But hype and a good smartphone are not the same thing. Every year, the same question we ask: Does the hardware actually live up to the hype?

Carl Pei’s team took the wraps off the Phone (4a) alongside the Phone (4a) Pro at a launch event in London, barely a month after Nothing expanded its retail footprint in India with a flagship store in Bangalore and new service centres. The message is clear: India is a priority market for Nothing.

Nothing sent us the Phone (4a) ahead of launch. After using it as a daily driver for nearly two weeks and using its camera, playing games, and running synthetic benchmarks, here is my thoughts on the phone.

Nothing Phone (4a) Price & Availability

The Nothing Phone (4a) price in India starts at ₹31,999 for the 8GB + 128GB variant, while the 8GB + 256GB model is priced at ₹34,999 and the 12GB + 256GB variant costs ₹37,999.

As part of the launch offers, customers can avail bank discounts of up to ₹3,000, bringing the effective starting price down to ₹24,999 on March 13, 2026. The Nothing Phone (4a) will go on sale starting March 13 via Flipkart, Reliance Digital, Vijay Sales, Croma, and other leading retail stores across India.

Pros

  • Outstanding 1.5K AMOLED display
  • Periscope telephoto camera
  • Clean and fast Nothing OS 4.1
  • Reliable day-long battery life
  • UFS 3.1 storage improves performance

Cons

  • Fingerprint sensor is placed too low
  • Bezels are thicker than they look on paper
  • Ultrawide camera is underwhelming
  • Selfie camera could be better
  • No NFC support
  • eSIM is limited to Japan only

Nothing Phone (4a) specifications
  • Display: 6.78-inch LTPS flexible AMOLED display, 1224 x 2720 resolution (440 PPI), 30 Hz to 120 Hz adaptive refresh rate, up to 1,600 nits outdoor brightness and 4,500 nits peak brightness, Corning Gorilla Glass 7i protection.
  • Processor: Qualcomm Snapdragon 7s Gen 4 chipset (4nm process).
  • RAM: 8GB or 12GB LPDDR4X RAM.
  • Storage: 256GB UFS 3.1 storage.
  • Main Camera: 50MP Samsung GN9 wide sensor, 1/1.57-inch size, f/1.88 aperture, OIS & EIS, PDAF, 4K video at 30fps.
  • Telephoto Camera: 50MP Samsung JN5 periscope sensor, 1/2.75-inch size, f/2.88 aperture, 3.5x optical zoom (7x lossless/in-sensor zoom), OIS & EIS, 80mm focal length equivalent.
  • Ultra-wide Camera: 8MP Sony IMX355 sensor, f/2.2 aperture, 120° field of view.
  • Front Camera: 32MP Samsung KD1 sensor, 1/3.42-inch size, f/2.2 aperture, 89° field of view, 1080p30
  • Battery and Charging: 5,080mAh battery (5,400mAh in India) with 50W fast charging (0-100% in 64 minutes).
  • Connectivity: 5G (Dual Mode NSA & SA), Wi-Fi 6, Bluetooth 5.4, USB Type-C, dual nano-SIM support, NFC with Google Pay support (except India).
  • Audio: Dual-stereo speakers and two high-definition microphones.
  • Haptics: Individually-tuned haptic patterns synced to the “Breathing Break” widget.
  • Biometrics: In-display optical fingerprint sensor and face unlock.
  • Build and Durability: Aluminum frame with clear glass back, IP64 certified, plus tested for submersion in 25cm of water for up to 20 minutes.
  • Software: Nothing OS 4.1 based on Android 16 with 3 years of Android updates and 6 years of security patches.
  • Weight and Dimensions: 204.5g; 163.95 x 77.57 x 8.55 mm.

Nothing Phone (4a) Review: Unboxing

Inside the box, Nothing includes the Phone (4a) handset, a USB-C to USB-C cable, a transparent case, a SIM ejector tool, and standard documentation.
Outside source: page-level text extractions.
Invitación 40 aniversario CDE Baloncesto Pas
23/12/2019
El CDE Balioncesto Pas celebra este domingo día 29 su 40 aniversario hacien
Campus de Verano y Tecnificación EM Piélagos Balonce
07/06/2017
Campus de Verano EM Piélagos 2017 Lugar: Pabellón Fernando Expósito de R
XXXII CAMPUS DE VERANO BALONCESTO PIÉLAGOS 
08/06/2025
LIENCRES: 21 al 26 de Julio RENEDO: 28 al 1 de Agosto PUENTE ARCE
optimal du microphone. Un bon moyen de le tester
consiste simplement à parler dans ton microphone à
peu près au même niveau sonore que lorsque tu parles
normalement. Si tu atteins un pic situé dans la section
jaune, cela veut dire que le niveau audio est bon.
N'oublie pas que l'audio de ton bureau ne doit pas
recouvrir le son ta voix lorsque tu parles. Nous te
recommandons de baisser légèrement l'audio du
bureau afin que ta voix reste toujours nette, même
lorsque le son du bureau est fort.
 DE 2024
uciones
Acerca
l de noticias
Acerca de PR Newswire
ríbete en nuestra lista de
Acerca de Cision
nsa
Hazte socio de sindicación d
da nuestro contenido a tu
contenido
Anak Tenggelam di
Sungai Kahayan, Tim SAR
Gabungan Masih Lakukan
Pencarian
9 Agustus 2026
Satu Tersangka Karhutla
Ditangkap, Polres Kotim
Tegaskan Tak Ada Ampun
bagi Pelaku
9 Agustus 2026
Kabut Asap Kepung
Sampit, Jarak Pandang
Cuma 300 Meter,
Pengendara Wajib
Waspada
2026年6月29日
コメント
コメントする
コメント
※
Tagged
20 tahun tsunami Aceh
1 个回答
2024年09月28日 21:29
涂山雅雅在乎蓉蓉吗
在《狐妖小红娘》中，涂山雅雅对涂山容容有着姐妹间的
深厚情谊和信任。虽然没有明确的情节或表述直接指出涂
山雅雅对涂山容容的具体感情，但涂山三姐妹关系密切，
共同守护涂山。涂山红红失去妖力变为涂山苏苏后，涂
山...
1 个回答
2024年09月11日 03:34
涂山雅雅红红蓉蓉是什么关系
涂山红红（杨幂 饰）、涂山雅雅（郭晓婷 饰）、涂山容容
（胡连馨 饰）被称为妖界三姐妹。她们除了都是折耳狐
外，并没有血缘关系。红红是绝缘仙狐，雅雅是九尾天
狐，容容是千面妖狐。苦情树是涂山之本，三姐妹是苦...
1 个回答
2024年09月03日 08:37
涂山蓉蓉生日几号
No charger or pre-applied screen protector.

Nothing Phone (4a) Review: Design and Build

Pick up the Phone (4a) in a room full of smartphones and people will ask about it. That has been true of Nothing hardware from the beginning, and it remains true here. The transparent back, exposed internal design elements, and the new Glyph Bar running along the rear make the phone instantly recognisable. At a price point where most phones blend together, that alone gives the Phone (4a) an identity.

The phone’s facade is dominated by its 6.78-inch display, which features a decent bezel size by 2026 standards.

The phone comes in Black, White, Blue, and Pink, and the Pink variant in particular looks surprisingly refined rather than flashy.

Build quality feels solid. The device uses a plastic frame sandwiched between glass layers, and at 204.5 grams, it is not the lightest phone in this category. However, the flat aluminium frame and slightly curved rear panel help distribute the weight well in the hand. The phone feels solid without becoming fatiguing during normal use, though extended one-handed usage can still feel a bit heavy. The overall ergonomics strike a balance between visual flair and practicality, something that Nothing seems to prioritise across its devices.

Nothing claims a 34 percent improvement in bend resistance compared to the Phone (3a). While that is difficult to verify outside a lab, the chassis feels rigid with no creaks or flex.

The front is protected by Corning Gorilla Glass 7i, which should handle everyday scratches and accidental drops without issue. The rear uses a fibre panel that provides good grip but can collect minor scratches over time. Fortunately, Nothing includes a clear protective case in the box.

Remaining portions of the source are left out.